— Exercise brief —
From the listing below, please restate exactly the lines beginning at the one with "We address co" and ending at the one with "Subscribe to this thread", both included, and skip the pictures.

— Information provided —
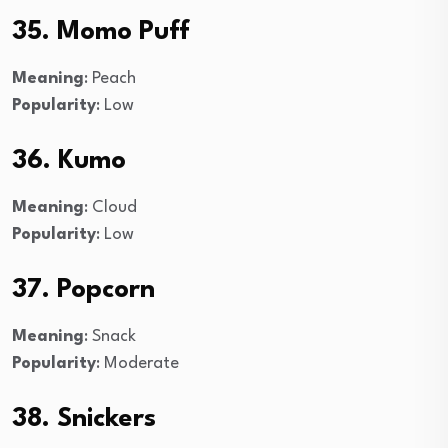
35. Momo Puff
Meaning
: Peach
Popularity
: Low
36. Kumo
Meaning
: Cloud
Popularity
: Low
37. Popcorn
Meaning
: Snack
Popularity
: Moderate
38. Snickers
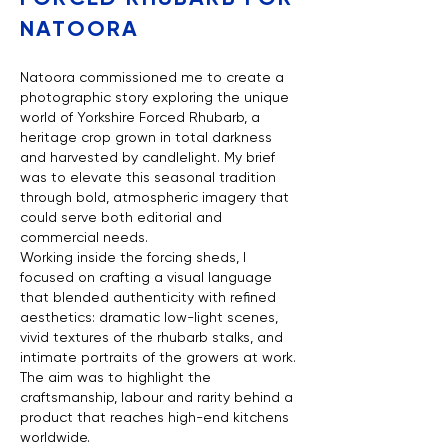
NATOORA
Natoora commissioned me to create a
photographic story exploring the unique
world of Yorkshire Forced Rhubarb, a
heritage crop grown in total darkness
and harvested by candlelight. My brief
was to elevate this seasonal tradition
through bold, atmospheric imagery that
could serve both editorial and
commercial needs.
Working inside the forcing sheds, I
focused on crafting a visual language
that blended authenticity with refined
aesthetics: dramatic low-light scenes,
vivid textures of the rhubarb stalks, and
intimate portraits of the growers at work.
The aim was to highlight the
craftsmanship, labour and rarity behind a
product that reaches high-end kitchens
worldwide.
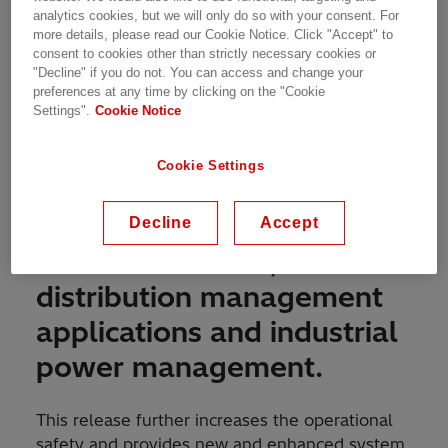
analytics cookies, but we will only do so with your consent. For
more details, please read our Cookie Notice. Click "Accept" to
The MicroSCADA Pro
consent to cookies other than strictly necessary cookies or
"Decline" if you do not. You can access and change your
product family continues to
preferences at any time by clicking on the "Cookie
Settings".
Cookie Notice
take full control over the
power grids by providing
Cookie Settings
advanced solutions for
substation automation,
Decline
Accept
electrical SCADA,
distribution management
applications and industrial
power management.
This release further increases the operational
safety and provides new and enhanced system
==
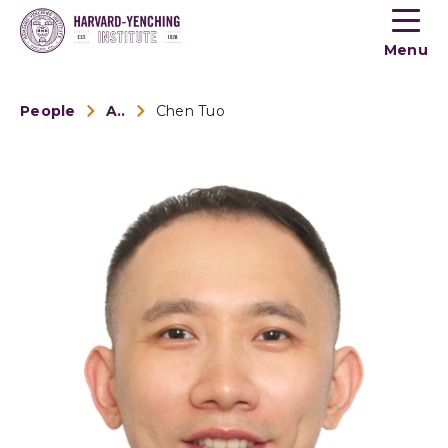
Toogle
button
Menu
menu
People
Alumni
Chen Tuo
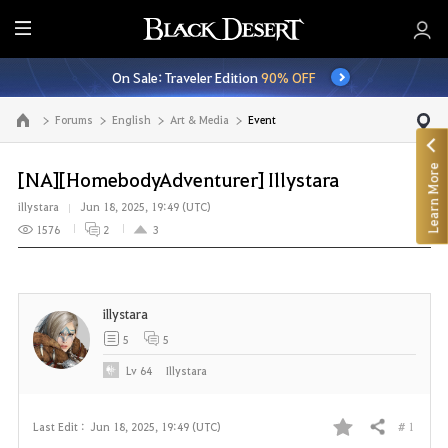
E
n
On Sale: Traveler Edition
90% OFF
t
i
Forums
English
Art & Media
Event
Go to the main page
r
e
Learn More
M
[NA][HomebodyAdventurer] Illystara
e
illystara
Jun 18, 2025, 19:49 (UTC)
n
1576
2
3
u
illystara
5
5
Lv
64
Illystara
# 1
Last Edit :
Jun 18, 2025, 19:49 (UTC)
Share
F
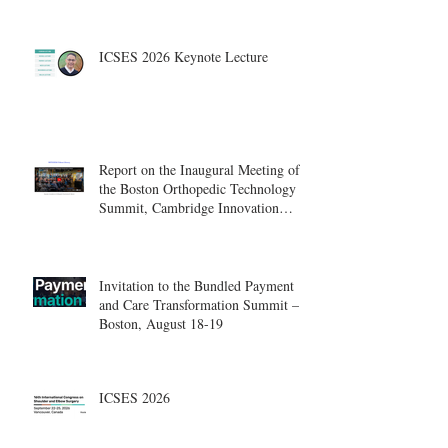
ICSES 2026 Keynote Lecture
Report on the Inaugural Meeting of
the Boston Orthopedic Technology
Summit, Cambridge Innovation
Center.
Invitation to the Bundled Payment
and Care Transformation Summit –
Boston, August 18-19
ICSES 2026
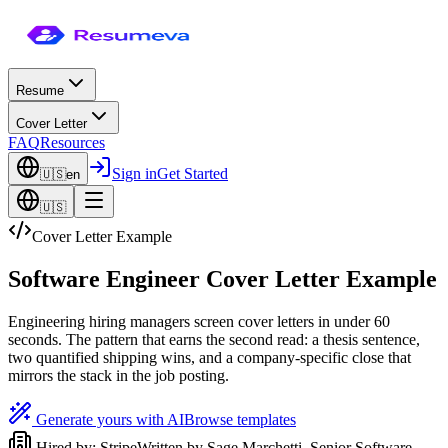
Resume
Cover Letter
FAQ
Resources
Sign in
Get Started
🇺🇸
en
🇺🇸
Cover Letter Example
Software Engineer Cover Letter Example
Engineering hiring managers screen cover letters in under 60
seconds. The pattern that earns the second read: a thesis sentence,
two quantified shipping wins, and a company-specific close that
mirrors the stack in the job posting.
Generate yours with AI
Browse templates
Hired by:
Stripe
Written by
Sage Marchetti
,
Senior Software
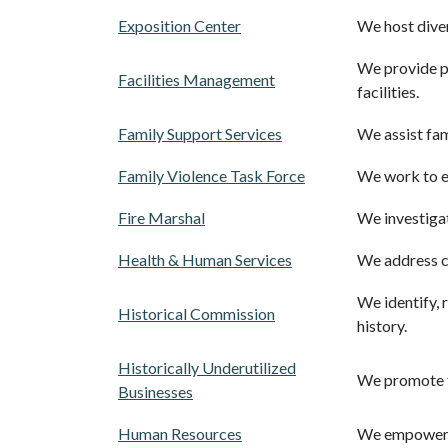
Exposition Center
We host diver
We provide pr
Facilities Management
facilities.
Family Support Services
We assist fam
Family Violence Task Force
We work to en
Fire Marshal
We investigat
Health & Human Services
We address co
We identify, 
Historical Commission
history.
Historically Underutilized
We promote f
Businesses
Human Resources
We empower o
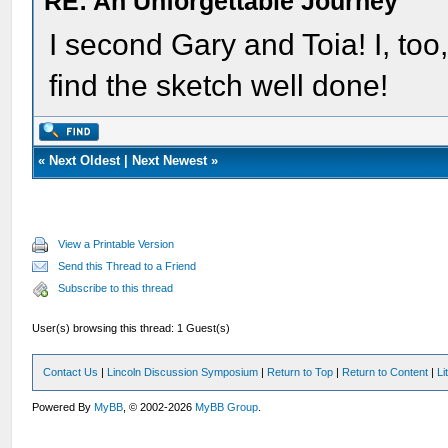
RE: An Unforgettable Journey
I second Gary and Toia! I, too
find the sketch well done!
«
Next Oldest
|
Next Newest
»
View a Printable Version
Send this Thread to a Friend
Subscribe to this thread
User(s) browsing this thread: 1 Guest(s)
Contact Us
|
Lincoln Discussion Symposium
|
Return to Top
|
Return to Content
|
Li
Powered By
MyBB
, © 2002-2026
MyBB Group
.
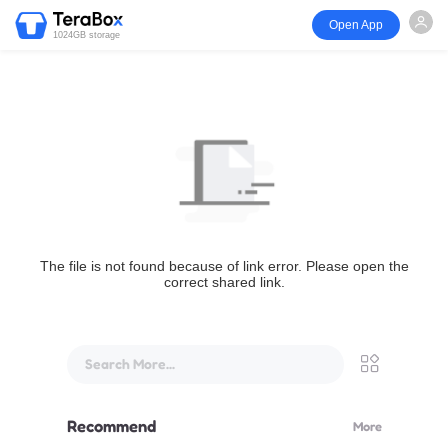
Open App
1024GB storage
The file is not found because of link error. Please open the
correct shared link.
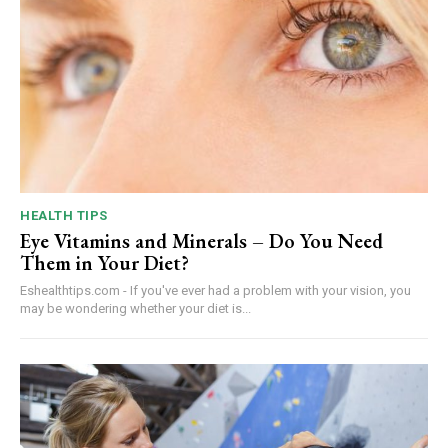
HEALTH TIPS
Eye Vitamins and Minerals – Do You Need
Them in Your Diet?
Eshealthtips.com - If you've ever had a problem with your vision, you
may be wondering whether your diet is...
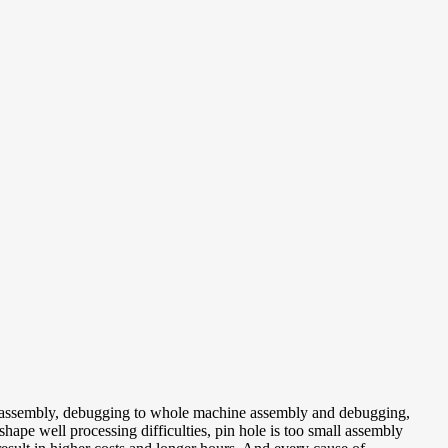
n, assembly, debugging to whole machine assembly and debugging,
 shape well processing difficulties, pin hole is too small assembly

— Task output —
We address co
We identify, 
Historical Commission
history.
Historically Underutilized
We promote f
Businesses
Human Resources
We empower o
RE: An Unforgettable Journey
I second Gary and Toia! I, too
find the sketch well done!
«
Next Oldest
|
Next Newest
»
View a Printable Version
Send this Thread to a Friend
Subscribe to this thread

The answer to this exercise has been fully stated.